(Your assignment): The word "columns" may appear in some lines of the data; copy every such line.

(Dataset records):
▼
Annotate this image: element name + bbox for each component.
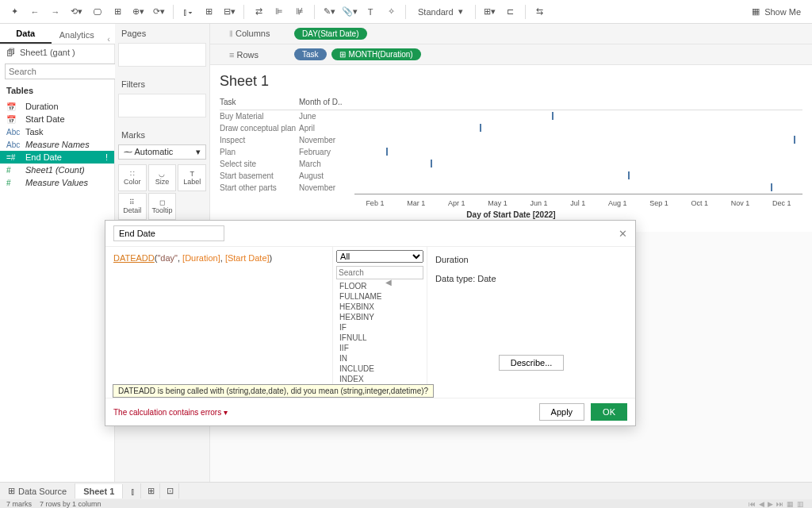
swap-icon[interactable]: ⫿▾: [178, 3, 197, 21]
totals-icon[interactable]: ⊫: [270, 3, 289, 21]
datasource-item[interactable]: 🗐 Sheet1 (gant ): [0, 44, 114, 60]
gantt-row[interactable]: Draw conceptual planApril: [220, 122, 802, 134]
formula-editor[interactable]: DATEADD("day", [Duration], [Start Date]): [105, 247, 332, 398]
axis-tick: Sep 1: [649, 199, 668, 207]
axis-tick: Jun 1: [530, 199, 547, 207]
presentation-icon[interactable]: ⊏: [501, 3, 520, 21]
gantt-row[interactable]: Buy MaterialJune: [220, 110, 802, 122]
function-item[interactable]: INCLUDE: [336, 364, 423, 374]
function-item[interactable]: IFNULL: [336, 333, 423, 343]
axis-tick: Feb 1: [366, 199, 384, 207]
function-item[interactable]: HEXBINX: [336, 302, 423, 312]
function-item[interactable]: INDEX: [336, 374, 423, 384]
columns-label: ⫴ Columns: [210, 29, 289, 39]
forward-icon[interactable]: →: [46, 3, 65, 21]
header-month[interactable]: Month of D..: [299, 94, 354, 110]
field-measure-names[interactable]: AbcMeasure Names: [0, 138, 114, 151]
marks-detail-button[interactable]: ⠿Detail: [118, 193, 147, 220]
new-dashboard-icon[interactable]: ⊞: [143, 483, 160, 498]
function-item[interactable]: IIF: [336, 343, 423, 353]
function-item[interactable]: FLOOR: [336, 281, 423, 291]
labels-icon[interactable]: ⊯: [290, 3, 309, 21]
rows-pill-task[interactable]: Task: [294, 48, 327, 60]
marks-label-button[interactable]: TLabel: [178, 164, 206, 191]
axis-tick: Nov 1: [731, 199, 750, 207]
field-type-icon: Abc: [6, 128, 21, 137]
marks-size-button[interactable]: ◡Size: [148, 164, 177, 191]
marks-color-button[interactable]: ∷Color: [118, 164, 147, 191]
field-duration[interactable]: 📅Duration: [0, 100, 114, 113]
axis-tick: Jul 1: [570, 199, 585, 207]
tab-sheet1[interactable]: Sheet 1: [75, 484, 123, 498]
function-item[interactable]: IN: [336, 353, 423, 364]
function-search[interactable]: [336, 266, 423, 279]
collapse-sidepanel[interactable]: ‹: [102, 34, 115, 44]
new-datasource-icon[interactable]: 🖵: [87, 3, 106, 21]
field-measure-values[interactable]: #Measure Values: [0, 176, 114, 189]
tab-data[interactable]: Data: [0, 25, 52, 44]
filters-header: Filters: [115, 75, 209, 94]
showme-button[interactable]: ▦ Show Me: [745, 6, 807, 17]
sort-asc-icon[interactable]: ⊞: [199, 3, 218, 21]
field-end-date[interactable]: =#End Date!: [0, 151, 114, 164]
share-icon[interactable]: ⇆: [530, 3, 550, 21]
filters-shelf[interactable]: [118, 94, 206, 117]
field-task[interactable]: AbcTask: [0, 125, 114, 138]
tab-datasource[interactable]: ⊞Data Source: [0, 483, 75, 498]
apply-button[interactable]: Apply: [539, 403, 585, 421]
calc-name-input[interactable]: [113, 225, 224, 241]
label-icon: T: [190, 170, 194, 178]
sheet-title[interactable]: Sheet 1: [210, 65, 812, 94]
fit-dropdown[interactable]: Standard▾: [411, 6, 470, 17]
gantt-row[interactable]: PlanFebruary: [220, 146, 802, 158]
status-marks: 7 marks: [6, 500, 32, 508]
function-category-dropdown[interactable]: All: [336, 250, 423, 263]
ok-button[interactable]: OK: [591, 403, 627, 421]
fix-axes-icon[interactable]: ✧: [381, 3, 400, 21]
clear-icon[interactable]: ⟳▾: [149, 3, 168, 21]
x-axis: Feb 1Mar 1Apr 1May 1Jun 1Jul 1Aug 1Sep 1…: [354, 194, 802, 207]
panel-collapse-handle[interactable]: ◀: [385, 278, 392, 287]
highlight-icon[interactable]: ✎▾: [320, 3, 339, 21]
function-item[interactable]: FULLNAME: [336, 291, 423, 302]
gantt-row[interactable]: Select siteMarch: [220, 158, 802, 170]
header-task[interactable]: Task: [220, 94, 299, 110]
marks-tooltip-button[interactable]: ◻Tooltip: [148, 193, 177, 220]
sort-desc-icon[interactable]: ⊟▾: [220, 3, 239, 21]
rows-shelf[interactable]: ≡ Rows Task ⊞MONTH(Duration): [210, 44, 812, 65]
status-rows: 7 rows by 1 column: [40, 500, 102, 508]
tab-analytics[interactable]: Analytics: [52, 26, 103, 44]
cards-icon[interactable]: ⊞▾: [481, 3, 500, 21]
search-input[interactable]: [5, 64, 122, 79]
gantt-row[interactable]: Start other partsNovember: [220, 182, 802, 194]
axis-tick: Oct 1: [691, 199, 709, 207]
gantt-row[interactable]: InspectNovember: [220, 134, 802, 146]
logo-icon[interactable]: ✦: [5, 3, 24, 21]
function-list[interactable]: FLOORFULLNAMEHEXBINXHEXBINYIFIFNULLIIFIN…: [336, 281, 423, 394]
duplicate-icon[interactable]: ⊕▾: [128, 3, 147, 21]
new-sheet-icon[interactable]: ⊞: [108, 3, 127, 21]
columns-pill[interactable]: DAY(Start Date): [294, 28, 367, 40]
close-icon[interactable]: ✕: [619, 228, 627, 240]
columns-shelf[interactable]: ⫴ Columns DAY(Start Date): [210, 24, 812, 44]
error-message[interactable]: The calculation contains errors ▾: [113, 408, 228, 417]
pin-icon[interactable]: 📎▾: [340, 3, 359, 21]
field-start-date[interactable]: 📅Start Date: [0, 113, 114, 125]
back-icon[interactable]: ←: [25, 3, 44, 21]
describe-button[interactable]: Describe...: [499, 355, 565, 371]
text-icon[interactable]: T: [361, 3, 380, 21]
function-item[interactable]: IF: [336, 322, 423, 333]
sheet-nav[interactable]: ⏮◀▶⏭▦▥: [747, 500, 806, 508]
marks-type-dropdown[interactable]: ⁓ Automatic▾: [118, 144, 206, 160]
group-icon[interactable]: ⇄: [249, 3, 268, 21]
new-story-icon[interactable]: ⊡: [162, 483, 179, 498]
rows-pill-month[interactable]: ⊞MONTH(Duration): [331, 48, 421, 60]
tables-header: Tables: [0, 83, 114, 98]
pages-shelf[interactable]: [118, 43, 206, 67]
detail-icon: ⠿: [129, 198, 135, 206]
gantt-row[interactable]: Start basementAugust: [220, 170, 802, 182]
new-worksheet-icon[interactable]: ⫿: [126, 483, 141, 498]
field-sheet1-count-[interactable]: #Sheet1 (Count): [0, 164, 114, 176]
save-icon[interactable]: ⟲▾: [67, 3, 86, 21]
function-item[interactable]: HEXBINY: [336, 312, 423, 322]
▲
(The completed task):
columns-label: ⫴ Columns: [210, 29, 289, 39]
columns-pill[interactable]: DAY(Start Date): [294, 28, 367, 40]
columns-shelf[interactable]: ⫴ Columns DAY(Start Date): [210, 24, 812, 44]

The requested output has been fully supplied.